Exercise: Retype word for word the line containing "Let's Get Moving!" and each line that follows it in the records below, through the last one, with no pictures.

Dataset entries
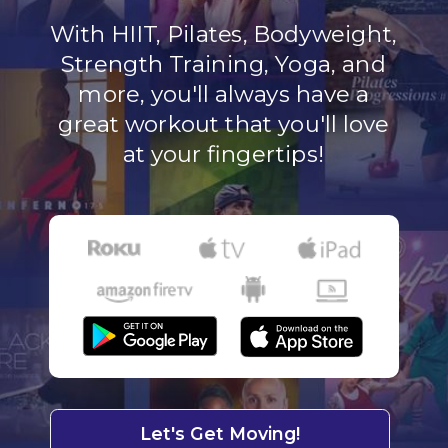
With HIIT, Pilates, Bodyweight,
Strength Training, Yoga, and
more, you'll always have a
great workout that you'll love
at your fingertips!
Let's Get Moving!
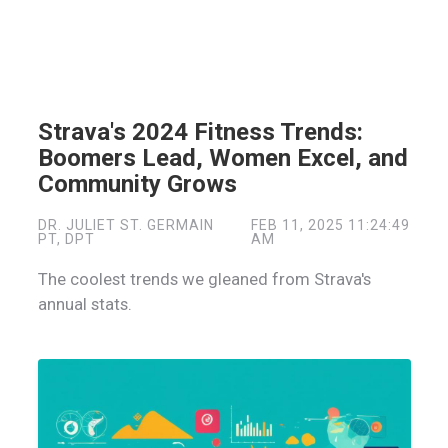
Strava's 2024 Fitness Trends:
Boomers Lead, Women Excel, and
Community Grows
DR. JULIET ST. GERMAIN
FEB 11, 2025 11:24:49
PT, DPT
AM
The coolest trends we gleaned from Strava's
annual stats.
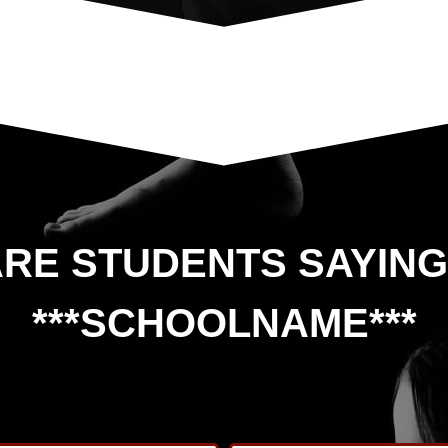
RE STUDENTS SAYIN
***SCHOOLNAME***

Task result:
Let's Get Moving!
Strava's 2024 Fitness Trends:
Boomers Lead, Women Excel, and
Community Grows
DR. JULIET ST. GERMAIN
FEB 11, 2025 11:24:49
PT, DPT
AM
The coolest trends we gleaned from Strava's
annual stats.
RE STUDENTS SAYIN
***SCHOOLNAME***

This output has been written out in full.